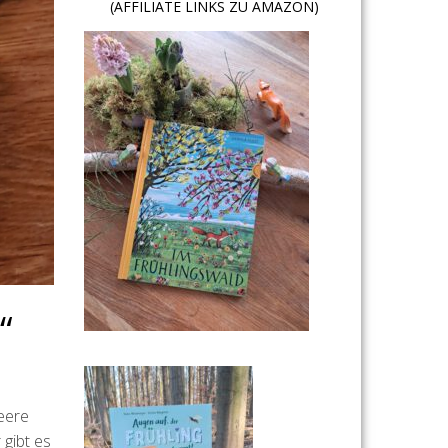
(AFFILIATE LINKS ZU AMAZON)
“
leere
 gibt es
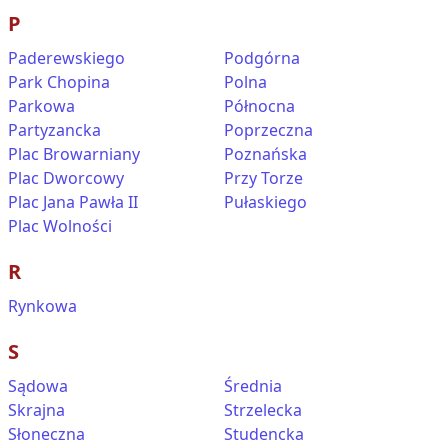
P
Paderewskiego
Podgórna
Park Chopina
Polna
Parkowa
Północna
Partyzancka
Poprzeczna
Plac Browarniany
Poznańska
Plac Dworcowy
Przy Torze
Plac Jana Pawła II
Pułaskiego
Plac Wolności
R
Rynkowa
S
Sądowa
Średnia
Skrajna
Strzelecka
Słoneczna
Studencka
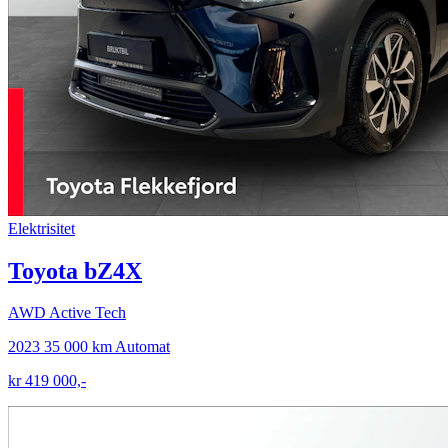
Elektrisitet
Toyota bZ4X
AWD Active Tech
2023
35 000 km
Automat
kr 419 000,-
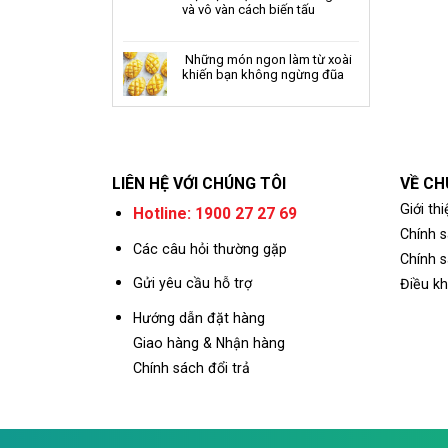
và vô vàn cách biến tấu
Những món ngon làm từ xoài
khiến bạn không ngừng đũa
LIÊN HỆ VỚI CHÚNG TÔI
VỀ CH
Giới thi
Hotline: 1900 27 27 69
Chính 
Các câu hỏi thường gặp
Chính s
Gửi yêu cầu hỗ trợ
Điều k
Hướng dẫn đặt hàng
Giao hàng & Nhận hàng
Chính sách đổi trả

──────────────────────────────

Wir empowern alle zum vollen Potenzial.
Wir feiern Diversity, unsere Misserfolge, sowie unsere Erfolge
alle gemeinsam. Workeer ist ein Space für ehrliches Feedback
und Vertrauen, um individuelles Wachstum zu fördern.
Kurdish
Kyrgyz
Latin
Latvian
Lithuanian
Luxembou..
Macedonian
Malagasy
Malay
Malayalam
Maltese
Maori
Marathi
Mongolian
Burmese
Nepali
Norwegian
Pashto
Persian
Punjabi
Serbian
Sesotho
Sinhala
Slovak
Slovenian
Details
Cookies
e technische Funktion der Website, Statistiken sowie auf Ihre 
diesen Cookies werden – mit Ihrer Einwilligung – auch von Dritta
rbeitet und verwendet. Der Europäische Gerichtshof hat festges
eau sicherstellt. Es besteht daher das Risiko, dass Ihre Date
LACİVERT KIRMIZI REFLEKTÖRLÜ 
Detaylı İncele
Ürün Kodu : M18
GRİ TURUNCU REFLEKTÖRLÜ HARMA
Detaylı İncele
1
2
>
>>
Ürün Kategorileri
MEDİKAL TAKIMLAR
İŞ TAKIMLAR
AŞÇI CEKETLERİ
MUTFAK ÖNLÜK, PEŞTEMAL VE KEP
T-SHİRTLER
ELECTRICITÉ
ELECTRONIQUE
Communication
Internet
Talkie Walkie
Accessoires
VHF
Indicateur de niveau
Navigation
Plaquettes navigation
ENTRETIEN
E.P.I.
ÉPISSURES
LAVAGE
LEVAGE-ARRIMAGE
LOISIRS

──────────────────────────────

> [Your task]:
Look through the material above and print exactly the lines from the one containing "Hướng dẫn đặt hàng" to the one containing "Chính sách đổi trả", both included, and nothing more.

> [Your solution]:
Hướng dẫn đặt hàng
Giao hàng & Nhận hàng
Chính sách đổi trả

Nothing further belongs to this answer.